##### MATERIAL PROVIDED #####

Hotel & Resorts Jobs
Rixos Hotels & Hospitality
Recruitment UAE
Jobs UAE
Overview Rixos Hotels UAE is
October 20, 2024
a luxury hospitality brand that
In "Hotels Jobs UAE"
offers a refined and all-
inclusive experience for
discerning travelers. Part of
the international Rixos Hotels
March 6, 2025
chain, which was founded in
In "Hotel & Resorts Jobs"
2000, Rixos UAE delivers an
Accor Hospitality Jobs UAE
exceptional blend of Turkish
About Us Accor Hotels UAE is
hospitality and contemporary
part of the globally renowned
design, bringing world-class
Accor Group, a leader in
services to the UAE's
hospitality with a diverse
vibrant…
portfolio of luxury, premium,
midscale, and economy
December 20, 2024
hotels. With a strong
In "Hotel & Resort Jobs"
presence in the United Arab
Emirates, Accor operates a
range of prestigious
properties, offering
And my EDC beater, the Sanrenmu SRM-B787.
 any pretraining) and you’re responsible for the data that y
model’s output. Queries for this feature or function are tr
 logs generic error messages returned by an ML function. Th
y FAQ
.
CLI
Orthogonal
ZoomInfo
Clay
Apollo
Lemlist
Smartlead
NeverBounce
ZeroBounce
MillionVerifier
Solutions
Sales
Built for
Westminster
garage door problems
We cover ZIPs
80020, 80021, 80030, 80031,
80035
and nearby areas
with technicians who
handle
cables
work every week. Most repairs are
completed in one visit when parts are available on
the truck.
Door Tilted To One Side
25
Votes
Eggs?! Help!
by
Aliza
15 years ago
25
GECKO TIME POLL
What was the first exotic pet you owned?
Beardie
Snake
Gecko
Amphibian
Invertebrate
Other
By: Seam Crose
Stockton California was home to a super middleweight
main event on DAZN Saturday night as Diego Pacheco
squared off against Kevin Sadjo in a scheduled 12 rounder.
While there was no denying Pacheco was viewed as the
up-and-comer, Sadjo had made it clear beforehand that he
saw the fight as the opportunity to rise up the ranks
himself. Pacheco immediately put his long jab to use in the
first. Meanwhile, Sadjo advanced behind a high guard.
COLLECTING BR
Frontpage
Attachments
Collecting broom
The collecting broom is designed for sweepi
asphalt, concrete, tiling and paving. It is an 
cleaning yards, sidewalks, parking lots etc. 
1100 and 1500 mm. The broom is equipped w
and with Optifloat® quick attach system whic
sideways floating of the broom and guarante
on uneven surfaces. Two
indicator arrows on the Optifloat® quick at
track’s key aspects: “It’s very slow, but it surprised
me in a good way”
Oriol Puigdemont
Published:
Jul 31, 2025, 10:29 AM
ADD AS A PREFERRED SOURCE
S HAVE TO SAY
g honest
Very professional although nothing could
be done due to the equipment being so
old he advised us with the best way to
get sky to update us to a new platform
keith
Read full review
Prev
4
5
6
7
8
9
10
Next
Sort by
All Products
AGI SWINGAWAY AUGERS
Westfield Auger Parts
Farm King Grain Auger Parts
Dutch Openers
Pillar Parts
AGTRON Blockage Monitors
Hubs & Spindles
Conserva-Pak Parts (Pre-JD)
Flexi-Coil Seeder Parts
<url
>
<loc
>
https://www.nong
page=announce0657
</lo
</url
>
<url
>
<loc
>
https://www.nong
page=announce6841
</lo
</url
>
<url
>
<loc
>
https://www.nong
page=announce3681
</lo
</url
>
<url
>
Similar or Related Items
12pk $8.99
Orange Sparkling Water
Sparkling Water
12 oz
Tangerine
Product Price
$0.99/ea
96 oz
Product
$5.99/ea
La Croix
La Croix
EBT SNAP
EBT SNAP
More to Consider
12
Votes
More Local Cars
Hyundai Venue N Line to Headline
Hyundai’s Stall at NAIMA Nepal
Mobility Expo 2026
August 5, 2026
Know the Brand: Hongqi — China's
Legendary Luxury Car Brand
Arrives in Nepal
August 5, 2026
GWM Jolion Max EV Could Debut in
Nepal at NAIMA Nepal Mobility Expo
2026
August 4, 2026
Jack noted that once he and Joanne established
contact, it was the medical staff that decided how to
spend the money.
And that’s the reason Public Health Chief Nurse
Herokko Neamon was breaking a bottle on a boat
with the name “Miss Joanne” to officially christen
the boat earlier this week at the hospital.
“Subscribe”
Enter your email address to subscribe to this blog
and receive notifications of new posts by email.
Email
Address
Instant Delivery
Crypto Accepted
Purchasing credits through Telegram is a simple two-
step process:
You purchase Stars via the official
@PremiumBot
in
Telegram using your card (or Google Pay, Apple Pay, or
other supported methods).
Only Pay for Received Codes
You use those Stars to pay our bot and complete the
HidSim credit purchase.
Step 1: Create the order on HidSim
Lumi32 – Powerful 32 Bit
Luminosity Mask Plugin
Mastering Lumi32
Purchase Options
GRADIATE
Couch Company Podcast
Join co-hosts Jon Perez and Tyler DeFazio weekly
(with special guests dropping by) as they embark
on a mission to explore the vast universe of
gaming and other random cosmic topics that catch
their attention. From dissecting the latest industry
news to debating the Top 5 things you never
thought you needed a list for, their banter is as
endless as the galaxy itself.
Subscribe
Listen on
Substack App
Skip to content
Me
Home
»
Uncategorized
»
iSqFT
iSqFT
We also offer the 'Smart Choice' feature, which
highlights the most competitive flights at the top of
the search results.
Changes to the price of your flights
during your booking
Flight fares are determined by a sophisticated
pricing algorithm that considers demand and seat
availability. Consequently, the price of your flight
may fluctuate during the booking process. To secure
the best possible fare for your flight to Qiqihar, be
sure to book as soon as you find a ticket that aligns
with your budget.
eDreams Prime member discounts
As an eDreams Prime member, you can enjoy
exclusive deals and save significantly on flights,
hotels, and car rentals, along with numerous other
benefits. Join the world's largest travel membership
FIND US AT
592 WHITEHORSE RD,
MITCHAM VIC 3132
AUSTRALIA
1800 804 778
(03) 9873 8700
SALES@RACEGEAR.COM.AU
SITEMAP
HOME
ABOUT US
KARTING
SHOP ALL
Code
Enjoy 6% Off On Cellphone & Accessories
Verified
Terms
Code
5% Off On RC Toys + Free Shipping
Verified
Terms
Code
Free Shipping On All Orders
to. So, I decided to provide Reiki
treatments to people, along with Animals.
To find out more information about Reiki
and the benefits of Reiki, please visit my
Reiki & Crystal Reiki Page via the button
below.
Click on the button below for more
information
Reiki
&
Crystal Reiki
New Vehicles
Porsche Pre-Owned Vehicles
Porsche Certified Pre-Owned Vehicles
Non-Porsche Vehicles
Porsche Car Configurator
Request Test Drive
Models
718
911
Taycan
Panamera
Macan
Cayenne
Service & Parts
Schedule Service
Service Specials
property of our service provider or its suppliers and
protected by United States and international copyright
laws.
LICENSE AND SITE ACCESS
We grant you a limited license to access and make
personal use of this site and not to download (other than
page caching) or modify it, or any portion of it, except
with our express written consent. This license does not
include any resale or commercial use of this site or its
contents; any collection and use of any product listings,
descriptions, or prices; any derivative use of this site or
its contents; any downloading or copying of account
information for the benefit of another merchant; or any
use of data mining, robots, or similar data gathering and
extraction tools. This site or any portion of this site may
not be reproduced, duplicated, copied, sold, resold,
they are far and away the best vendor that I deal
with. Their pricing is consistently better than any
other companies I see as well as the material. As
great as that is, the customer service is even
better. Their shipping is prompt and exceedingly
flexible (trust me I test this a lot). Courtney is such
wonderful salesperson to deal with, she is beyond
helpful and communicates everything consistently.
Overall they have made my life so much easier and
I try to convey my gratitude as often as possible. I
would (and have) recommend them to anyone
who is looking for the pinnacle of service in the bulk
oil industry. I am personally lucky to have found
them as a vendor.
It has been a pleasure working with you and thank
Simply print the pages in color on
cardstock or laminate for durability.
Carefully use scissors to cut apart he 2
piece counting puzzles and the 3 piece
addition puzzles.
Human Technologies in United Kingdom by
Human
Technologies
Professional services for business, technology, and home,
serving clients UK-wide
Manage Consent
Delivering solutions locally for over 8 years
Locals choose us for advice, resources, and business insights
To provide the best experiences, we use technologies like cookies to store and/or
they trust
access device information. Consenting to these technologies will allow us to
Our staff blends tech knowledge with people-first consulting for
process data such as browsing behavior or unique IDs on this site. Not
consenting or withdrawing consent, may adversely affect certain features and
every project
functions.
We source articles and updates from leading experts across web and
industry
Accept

#####

Please give back only the lines between the first line of the entries and the line with "properties, offering", both ends included, word for word.

**PROBLEM SOLUTION**
Hotel & Resorts Jobs
Rixos Hotels & Hospitality
Recruitment UAE
Jobs UAE
Overview Rixos Hotels UAE is
October 20, 2024
a luxury hospitality brand that
In "Hotels Jobs UAE"
offers a refined and all-
inclusive experience for
discerning travelers. Part of
the international Rixos Hotels
March 6, 2025
chain, which was founded in
In "Hotel & Resorts Jobs"
2000, Rixos UAE delivers an
Accor Hospitality Jobs UAE
exceptional blend of Turkish
About Us Accor Hotels UAE is
hospitality and contemporary
part of the globally renowned
design, bringing world-class
Accor Group, a leader in
services to the UAE's
hospitality with a diverse
vibrant…
portfolio of luxury, premium,
midscale, and economy
December 20, 2024
hotels. With a strong
In "Hotel & Resort Jobs"
presence in the United Arab
Emirates, Accor operates a
range of prestigious
properties, offering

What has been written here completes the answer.